DQ Every Child (#DQEveryChild) is a global digital citizenship movement seeking to empower every child worldwide with DQ digital citizenship. It makes use of an online gamified platform to educate and assess children with digital citizenship skills based on the DQ framework. #DQEveryChild was created as a research-based social initiative developed in Singapore through a multi-stakeholder collaboration including Nanyang Technological University, Singtel, the Singapore government, and infollutionZERO in Korea. It has since transformed into a global movement – run by the DQ Institute – an international coalition formed through the World Economic Forum.
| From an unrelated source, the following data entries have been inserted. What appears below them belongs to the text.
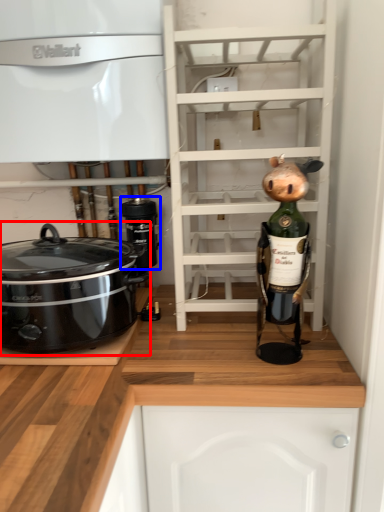 Question: Which object is further to the camera taking this photo, home appliance (highlighted by a red box) or appliance (highlighted by a blue box)?

Choices:
 (A) home appliance
 (B) appliance

Answer: (B) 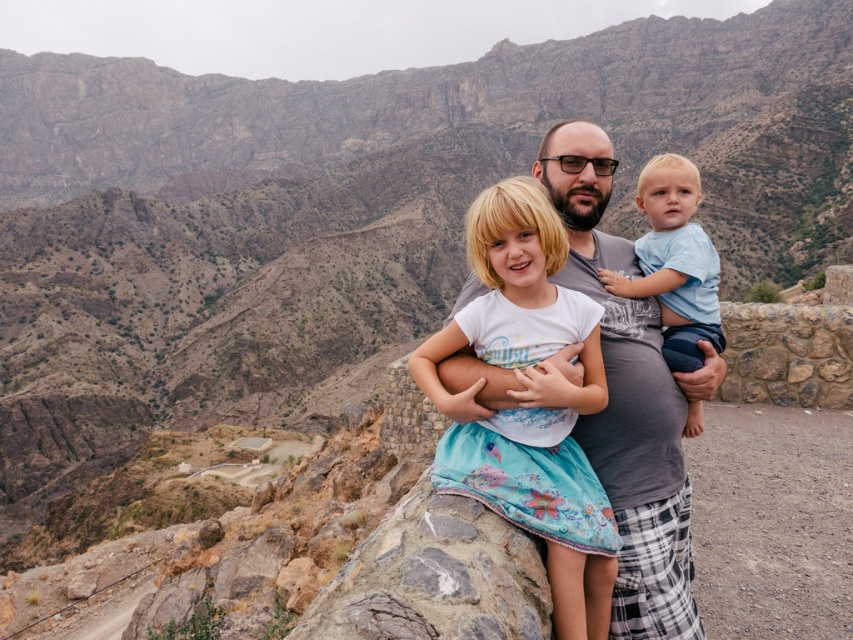 You are a photographer taking a family portrait. You have two outfits to choose from for the main subject. The options are the white cotton dress at center and the light blue cotton shirt at center. Which outfit would you recommend if you want the clothing to stand out more against the rugged, arid mountain backdrop?

The white cotton dress at center is bigger than the light blue cotton shirt at center, so the white cotton dress at center would stand out more against the rugged, arid mountain backdrop due to its larger size.

You are a photographer trying to capture a group photo of the family. You notice the white cotton dress at center and the light blue cotton shirt at center. Which clothing item should you adjust to ensure both are fully visible in the frame?

The white cotton dress at center is to the left of light blue cotton shirt at center, so you should adjust the white cotton dress at center to move it slightly to the right to avoid overlapping with the light blue cotton shirt at center and ensure both are fully visible in the frame.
Since then, #DQEveryChild reached numerous countries such as Korea through the support of UNICEF, Nigeria through World Economic Forum, Turkey through Turkcell, Singapore through the Ministry of Education and Singtel, Mexico through the Ministry of Public Education, India and others. As of 2019, the #DQEveryChild initiative has reached more than 700,000 children in 107 countries and has been translated into 21 languages.

===DQ Global Standards===

Based on the DQ framework, the DQ Global Standards Report 2019 was launched on 22 March 2019 at the seventh annual Global Education and Skills Forum (GESF). The report was spearheaded by Dr Yuhyun Park and co-authored by Professor Douglas Gentile of Iowa State University. It is the world's first attempt to define a global standard for digital literacy, skills and readiness across the education and technology sectors and establish a global, common language and set of norms around the digital competencies. The OECD, the Forum, the World Bank, and the United Nations have all identified these digital competencies in the DQ framework as fundamental for future readiness.

The DQ Global Standards is the culmination of the successful collaboration across global public, private, and civic education and technology communities that began with the launch of the CDI at the Sustainable Impact Summit, the World Economic Forum in September 2019.

==Criticisms==

There are concerns over complacency in that if a child is noted to have high DQ, it might be treated as a substitute for parental control.

Whitney DeCamp, a sociologist at Western Michigan University in Kalamazoo, suggests that "the DQ categories are too broad, so less-risky behaviours are lumped into the same category as more-harmful ones."